CONTROLLING BRIGHTNESS FOR SAINSMART I2C 20x4 LCD DISPLAY WITH A PHOTORESISTOR

Please help,

I am new to arduino.

I am trying to control the brightness of the above LCD with a photoresistor.

I am using the <hd44780.h> by Bill Perry for my sketch GitHub - duinoWitchery/hd44780: Extensible hd44780 LCD library

using lcd.setBacklight() only completely sets the backlight on and off i.e(0 turns off the backlight ,1,2,3..... turns it on completely).

Do you have a circuit of how you've wired up the photoresistor. Would help a lot

Backpacks that use PCF8574 or MCP23008 i2c i/o expanders do not support backlight dimming.
This is a h/w limitation of the backpack.
The backlight circuit is a simple transistor that can be switched on or off using an i/o pin on the expander chip.
The hd44780 library tries do its best to support dimming but is limited by the underlying h/w.
In the case of these backpacks, since the backpack can only do on or off, the library has to make a choice as to what to do when a sketch asks for dimming when dimming is not supported.

hd44780 will dim when it can, but when the h/w does not support dimming, it will turn the backlight on whenever the backlight is not fully off.
i.e. the library dims as much as it can, so if there is no dimming support, there will be no dimming and you end up with full on until the backlight is told to be off.

Essentially the backpack supports two levels. The backpacks come wired to allow on/off.
You could make a h/w modification to the backpack to have two levels of brightness but no off.
But dimming simply cannot be done with the existing h/w on these types of backpacks.
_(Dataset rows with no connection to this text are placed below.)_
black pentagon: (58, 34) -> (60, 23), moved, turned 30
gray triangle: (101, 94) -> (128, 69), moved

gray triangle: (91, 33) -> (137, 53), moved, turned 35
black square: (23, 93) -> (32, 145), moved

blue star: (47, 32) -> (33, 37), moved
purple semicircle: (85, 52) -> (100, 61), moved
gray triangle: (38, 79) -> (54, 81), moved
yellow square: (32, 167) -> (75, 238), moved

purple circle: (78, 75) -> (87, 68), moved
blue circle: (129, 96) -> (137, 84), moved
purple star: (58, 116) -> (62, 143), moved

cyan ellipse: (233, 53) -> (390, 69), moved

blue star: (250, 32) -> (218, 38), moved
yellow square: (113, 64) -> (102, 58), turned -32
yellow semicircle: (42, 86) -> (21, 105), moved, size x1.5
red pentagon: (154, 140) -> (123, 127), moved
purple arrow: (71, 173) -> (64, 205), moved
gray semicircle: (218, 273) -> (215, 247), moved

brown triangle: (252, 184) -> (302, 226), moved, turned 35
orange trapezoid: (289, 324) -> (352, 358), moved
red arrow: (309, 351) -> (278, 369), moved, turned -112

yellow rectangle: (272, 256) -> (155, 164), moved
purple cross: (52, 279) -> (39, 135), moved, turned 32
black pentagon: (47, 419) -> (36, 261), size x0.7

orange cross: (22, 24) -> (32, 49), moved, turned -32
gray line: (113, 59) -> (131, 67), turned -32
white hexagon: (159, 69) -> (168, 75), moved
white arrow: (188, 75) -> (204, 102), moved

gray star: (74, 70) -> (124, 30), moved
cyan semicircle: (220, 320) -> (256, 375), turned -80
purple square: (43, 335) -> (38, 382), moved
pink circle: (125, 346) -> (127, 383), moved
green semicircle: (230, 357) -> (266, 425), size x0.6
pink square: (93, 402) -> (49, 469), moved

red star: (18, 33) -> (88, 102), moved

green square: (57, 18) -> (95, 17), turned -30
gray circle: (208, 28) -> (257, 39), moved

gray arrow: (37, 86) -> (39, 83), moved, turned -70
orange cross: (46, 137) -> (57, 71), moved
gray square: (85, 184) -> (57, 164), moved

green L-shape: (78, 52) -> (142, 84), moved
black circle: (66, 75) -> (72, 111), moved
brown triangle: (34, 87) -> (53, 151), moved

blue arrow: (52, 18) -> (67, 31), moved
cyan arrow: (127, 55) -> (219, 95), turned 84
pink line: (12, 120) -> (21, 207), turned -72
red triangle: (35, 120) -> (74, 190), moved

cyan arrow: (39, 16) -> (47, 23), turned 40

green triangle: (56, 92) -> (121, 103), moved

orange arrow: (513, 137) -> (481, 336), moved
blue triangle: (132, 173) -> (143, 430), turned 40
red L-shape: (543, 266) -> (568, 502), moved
It is technically possible to do backlight dimming when using an i2c backpack but it would require h/w modifications to the backpack as well as using an additional Arduino pin and require and additional wire connected to the backpack.
And then you would need to use analogWrite() to control the Arduino pin controlling the modified backpack h/w rather than being able to use the library setBacklight() function.

--- bill

Most of the low cost backpacks have a 2 pin backlight enable link. This connects Vcc (5V) to the LED anode. If this link is removed then it is possible to wire a PNP transistor to those pins and take the base of the transistor via say a 1K reisitor to an Arduino PWM pin. Then the LED can be commanded on via the I2C and the PWM pin used to control the brightness. (High PWM values will be dim).